-- What this task involves --
Would you please output, word for word, the span of the listing below that opens on the line containing "Hunde (52, 387)" and closes on the line containing "MilaVitsa.Store (154, 2536)"? Include both ends and nothing more.

-- Task material --
---------------
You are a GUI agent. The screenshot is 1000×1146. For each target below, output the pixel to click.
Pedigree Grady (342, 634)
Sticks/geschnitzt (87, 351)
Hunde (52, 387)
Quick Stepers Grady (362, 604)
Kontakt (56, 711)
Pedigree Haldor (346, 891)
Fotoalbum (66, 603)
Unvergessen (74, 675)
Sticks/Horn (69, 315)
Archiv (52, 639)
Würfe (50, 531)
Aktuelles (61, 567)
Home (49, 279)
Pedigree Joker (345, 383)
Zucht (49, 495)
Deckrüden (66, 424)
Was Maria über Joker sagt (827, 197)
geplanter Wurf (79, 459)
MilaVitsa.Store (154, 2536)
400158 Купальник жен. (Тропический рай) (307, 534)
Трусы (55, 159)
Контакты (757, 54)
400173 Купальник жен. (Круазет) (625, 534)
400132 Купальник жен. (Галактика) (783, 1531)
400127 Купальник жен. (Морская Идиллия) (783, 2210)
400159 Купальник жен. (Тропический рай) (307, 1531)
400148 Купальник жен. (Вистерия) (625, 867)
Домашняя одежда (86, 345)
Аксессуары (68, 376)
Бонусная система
---------------
-- Exercise output --
Hunde (52, 387)
Quick Stepers Grady (362, 604)
Kontakt (56, 711)
Pedigree Haldor (346, 891)
Fotoalbum (66, 603)
Unvergessen (74, 675)
Sticks/Horn (69, 315)
Archiv (52, 639)
Würfe (50, 531)
Aktuelles (61, 567)
Home (49, 279)
Pedigree Joker (345, 383)
Zucht (49, 495)
Deckrüden (66, 424)
Was Maria über Joker sagt (827, 197)
geplanter Wurf (79, 459)
MilaVitsa.Store (154, 2536)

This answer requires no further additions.